Viewed from the side, the floor-bound Truro Series 1 (1966) appears to be a lavender-colored, S-shaped piece. As one walks around it, the work opens up, as it were, revealing itself to be a doubled form in which the two halves enclose a pale yellow interior. Finally, as one crosses to the other side, the sculpture shifts back to appearing as the recognizable letter, having returned from asignification to signification. Two sculptures shown on pedestals likewise have a changeable quality. One of them, Bradford Series 3 (1966), resembles an open cube with two sides ridged with jagged teeth.

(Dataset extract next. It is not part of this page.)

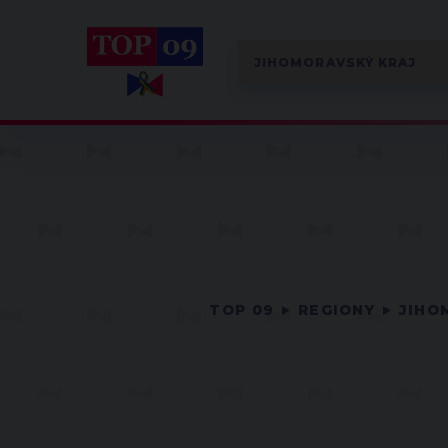
TOP 09
REGIONY
JIHO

The work—with its symmetry, modest scale, and placement on a pedestal—encourages viewers to move around it and consider it from multiple angles and even to rotate the piece in their minds, to see it from still more sides and to imagine it displayed in different orientations.

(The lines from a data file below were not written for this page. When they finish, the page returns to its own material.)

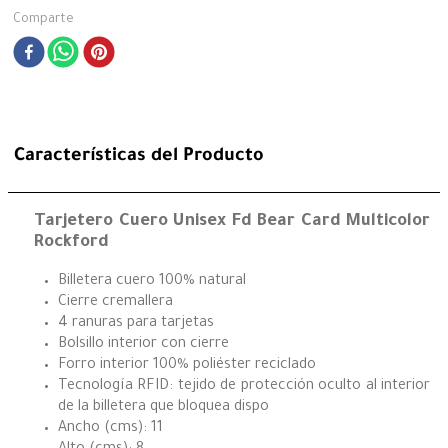
Comparte
Características del Producto
Tarjetero Cuero Unisex Fd Bear Card Multicolor
Rockford
Billetera cuero 100% natural
Cierre cremallera
4 ranuras para tarjetas
Bolsillo interior con cierre
Forro interior 100% poliéster reciclado
Tecnología RFID: tejido de protección oculto al interior
de la billetera que bloquea dispo
Ancho (cms): 11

At the gallery’s entrance were a handful of works on paper from 1967 and 1968 that hint at Huebler’s shift to his dematerialized Conceptual practice. These works are marked by a witty relationship to object-making. In one, for instance, he offers a schematic plan for an ephemeral installation in the snow. The drawings help us see the humor in the three-dimensional sculptures, whose spatial and formal play can be read as a send-up of the seriousness of classic Minimalism.

Indeed, the exhibition made clear that Huebler’s was never a Minimalist project, at least not in the orthodox sense. The sculptures’ seeming openness to reorientation (or at least their tendency to evoke such manipulation) stands in contrast to the specificity of placement essential to, say, Donald Judd’s work. Further, Huebler’s use of the same Formica that viewers will have seen in countless kitchens and bathrooms makes the sculptures accessible and familiar (rather than cold and alienating, like many fabricated works of the time), as does his color scheme of mauves and beiges, which reads as an interior decorator’s palette.

In recent years, select galleries have been undertaking revisionist projects, a task typically carried out by museums and art historians. Certainly this move has economic impulses as much as intellectual and political ones; nonetheless, many previously passed-over or under-recognized careers are being highlighted, enabling us to judge what strands of art history need reconsideration. This exhibition demonstrated how Huebler’s work can encourage a more expansive and nuanced reading of the perceptual and phenomenological concerns of both Minimal and Conceptual art.